=== Directions for this task ===
Copy all records exactly, excluding images.

------

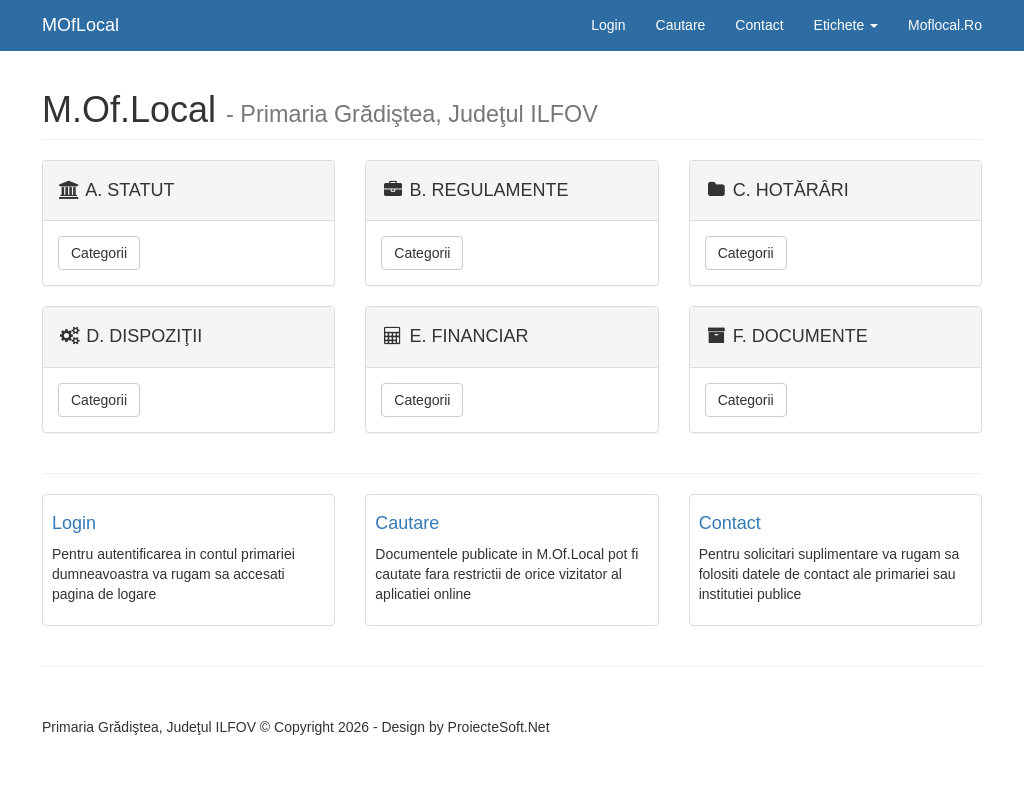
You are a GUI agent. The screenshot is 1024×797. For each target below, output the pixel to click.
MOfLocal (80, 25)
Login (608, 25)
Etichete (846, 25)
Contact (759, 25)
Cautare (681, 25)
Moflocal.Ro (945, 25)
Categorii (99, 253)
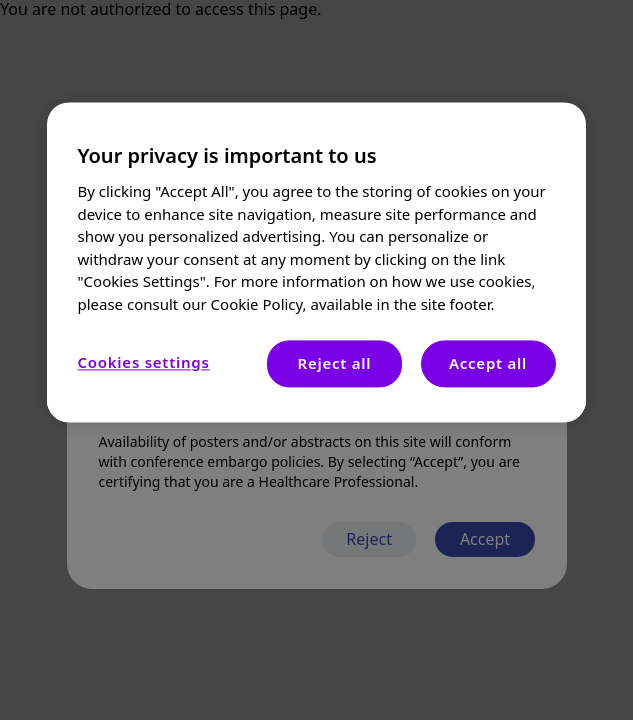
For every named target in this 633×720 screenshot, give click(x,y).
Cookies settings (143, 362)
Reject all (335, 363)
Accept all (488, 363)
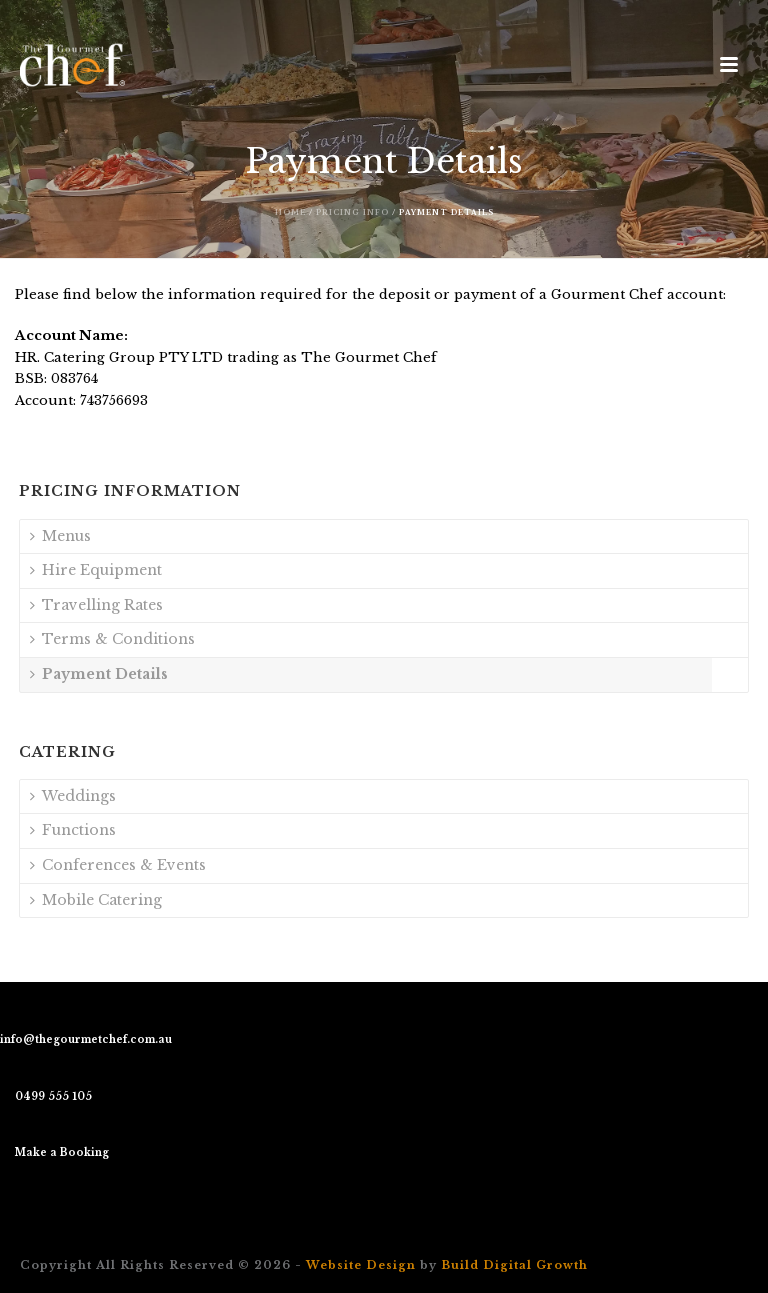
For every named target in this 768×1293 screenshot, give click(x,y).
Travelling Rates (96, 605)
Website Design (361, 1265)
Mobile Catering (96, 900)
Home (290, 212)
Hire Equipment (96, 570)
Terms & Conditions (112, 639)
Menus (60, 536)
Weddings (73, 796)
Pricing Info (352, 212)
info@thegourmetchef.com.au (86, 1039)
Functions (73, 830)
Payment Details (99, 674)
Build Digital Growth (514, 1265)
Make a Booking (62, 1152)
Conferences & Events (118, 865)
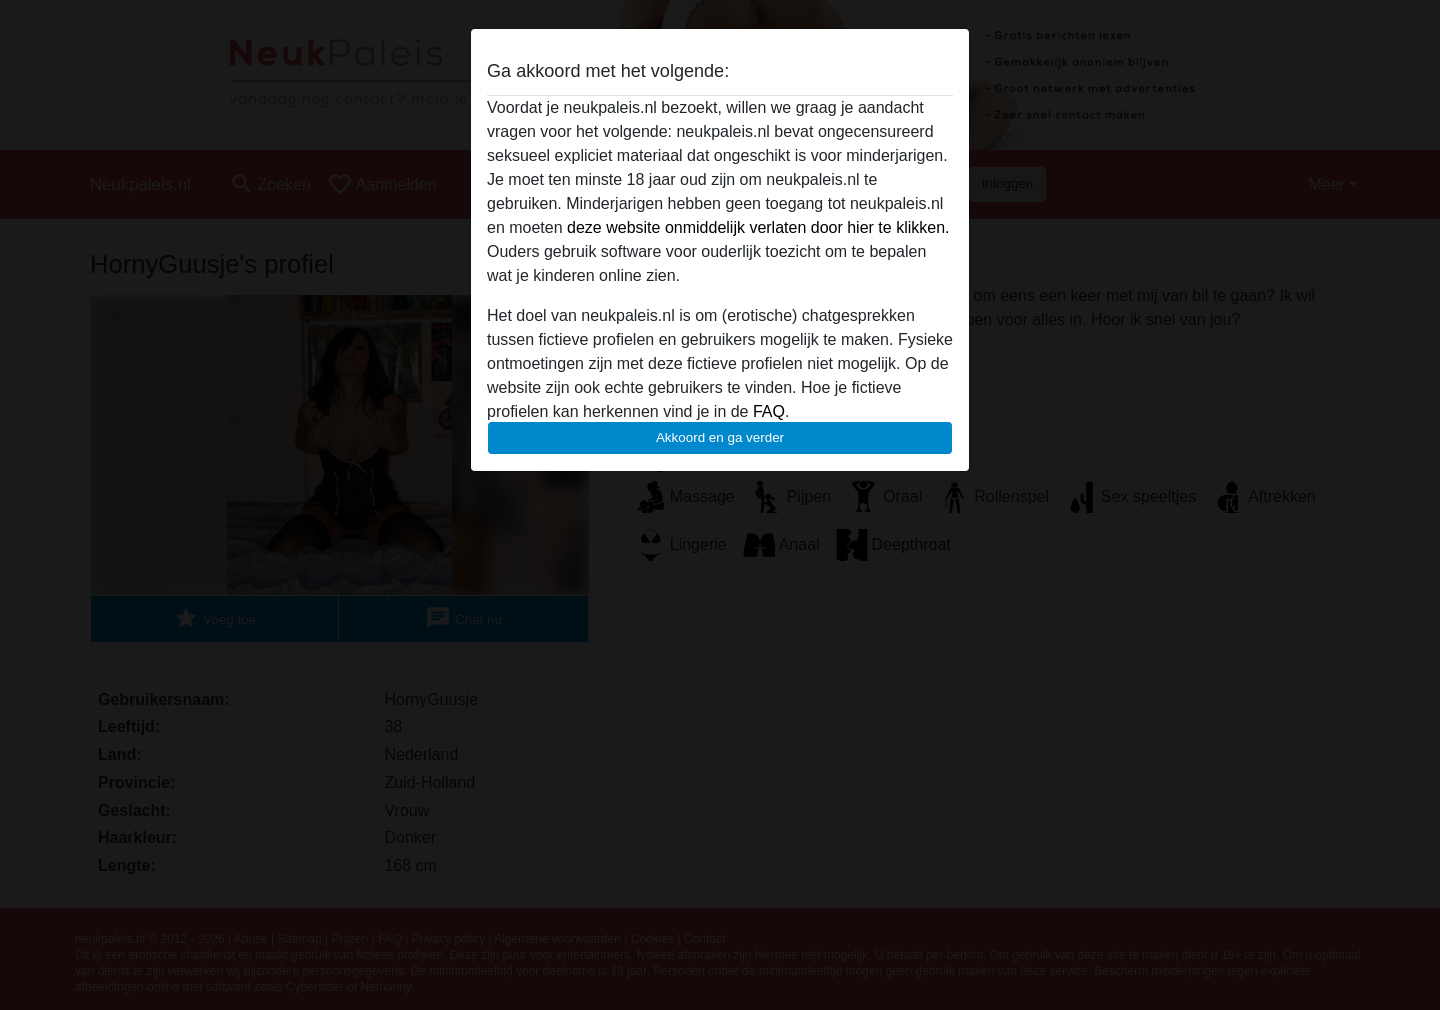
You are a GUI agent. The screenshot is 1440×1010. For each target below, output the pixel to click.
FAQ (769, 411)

------

=== Output for this exercise ===
You are a GUI agent. The screenshot is 1024×797. For each target below, output the pixel to click.
MOfLocal (80, 25)
Login (608, 25)
Etichete (846, 25)
Contact (759, 25)
Cautare (681, 25)
Moflocal.Ro (945, 25)
Categorii (99, 253)
For every named target in this 633×720 screenshot, give click(x,y).
Cookies settings (143, 362)
Reject all (335, 363)
Accept all (488, 363)
For every named target in this 768×1293 screenshot, give click(x,y).
Travelling Rates (96, 605)
Website Design (361, 1265)
Mobile Catering (96, 900)
Home (290, 212)
Hire Equipment (96, 570)
Terms & Conditions (112, 639)
Menus (60, 536)
Weddings (73, 796)
Pricing Info (352, 212)
info@thegourmetchef.com.au (86, 1039)
Functions (73, 830)
Payment Details (99, 674)
Build Digital Growth (514, 1265)
Make a Booking (62, 1152)
Conferences & Events (118, 865)
You are a GUI agent. The screenshot is 1440×1010. For each target below, output the pixel to click.
FAQ (769, 411)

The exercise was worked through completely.